DEPARTMENT OF DEFENSE - CONGRESSIONALLY DIRECTED MEDICAL RESEARCH PROGRAMS

Comprehensive Visual Field Test and Diagnosis System for Acute and Routine Assessment of Vision, Visual Acuity, and Contrast Sensitivity in Military Environments

Principal Investigator: FINK, WOLFGANG
Institution Receiving Award: CALIFORNIA INSTITUTE OF TECHNOLOGY
Program: PRMRP
Proposal Number: PR080894
Award Number: W81XWH-09-1-0266
Funding Mechanism: Advanced Technology/Therapeutic Development Award
Partnering Awards:
Award Amount: $380,000.00


PUBLIC ABSTRACT

Vision is the primary sense used by warfighters and civilians in daily life, and visual information is essential during all phases of military operations. Military environments have many significant effects on the visual and ocular system that can adversely affect warfighter performance, and may lead to long-term health consequences. Risks during military operations include possible corneal, lens, and retinal damage from military combat, UV exposure, retinal thermal damage from excessive visible light and IR exposure (laser exposure), intracranial and/or intraocular hypertension (e.g., due to explosions/blasts), and toxic environmental poisoning. Moreover, in civilian life there are many conditions that, if undetected or detected too late, may lead to irreversible visual field loss and eventually to blindness, such as glaucoma and macular degeneration, to name the two leading causes for blindness that are currently untreatable.

We will develop an innovative, non-invasive, Internet-based (or Intranet-based for field deployment) test and diagnosis system for the assessment, identification, characterization, and automated classification of visual field defects (including visual acuity and contrast sensitivity) caused by operations in military environments. This system will provide medical support personnel, both in hospitals and in the field, with a non-invasive, accurate, sensitive, and fast visual field test, a database for storing visual field patient data, and a software package of sophisticated analysis and classification algorithms to help classify and diagnose visual field defects. The system will be used to detect and diagnose conditions affecting the visual field of a warfighter (equally applicable also to other military personnel, their families, and especially veterans), allowing for the timely application of therapeutic countermeasures, before these conditions impair warfighter health or performance. Furthermore, the system will be applicable for routine assessment of vision and for admission purposes (i.e., recruitment), in particular for prospective pilots.

The core of the proposed test and diagnosis system will be the three-dimensional (3D) computer-automated threshold Amsler Grid test (3D-CTAG), jointly devised by Principal Investigator Dr. Wolfgang Fink at Caltech/JPL and Dr. Alfredo Sadun, consultant at the Doheny Eye Institute, Keck School of Medicine at USC. Using a computer-displayed Amsler grid and touch-screen technology, 3D-CTAG enables collection of 3D visual field data in a non-invasive, simple, five-minute procedure, compared to state-of-the-art standard automated perimetry methods, which are less accurate, tedious, and can take up to tens of minutes per eye. In multiple clinical studies, this novel test has proven to be innovative and successful for fast, easy (intuitive use of finger, touch pen, or mouse), accurate, non-invasive, and comprehensive visual field testing. Conditions such as glaucoma, ocular hypertension, macular degeneration, optic neuritis, anterior ischemic optic neuropathy, and ethambutol-induced optic neuropathy have been successfully detected and characterized by the 3D visual field test. Moreover, visual field defects undetectable by state-of-the-art standard automated perimetry (i.e., "Gold Standard") were repeatedly identified by 3D-CTAG.

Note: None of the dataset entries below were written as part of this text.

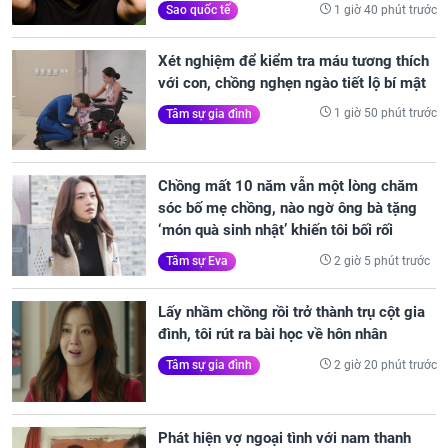
1 giờ 40 phút trước
Sao quốc tế
Xét nghiệm để kiểm tra máu tương thích
với con, chồng nghẹn ngào tiết lộ bí mật
1 giờ 50 phút trước
Tâm sự gia đình
Chồng mất 10 năm vẫn một lòng chăm
sóc bố mẹ chồng, nào ngờ ông bà tặng
‘món quà sinh nhật’ khiến tôi bối rối
2 giờ 5 phút trước
Tâm sự Eva
Lấy nhầm chồng rồi trở thành trụ cột gia
đình, tôi rút ra bài học về hôn nhân
2 giờ 20 phút trước
Tâm sự gia đình
Phát hiện vợ ngoại tình với nam thanh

Successful completion of this project would result in an integrated test and diagnosis system that is applicable to screening and examining people on a regional to global scale, thanks to the worldwide accessibility of the Internet. As such, the automated visual field test and diagnosis system would assist physicians with an independent second opinion (not a physician replacement!) or provide expertise where otherwise not readily available (e.g., in remote areas), offering a promising perspective towards modern computer-assisted diagnosis in medicine and tele-medicine.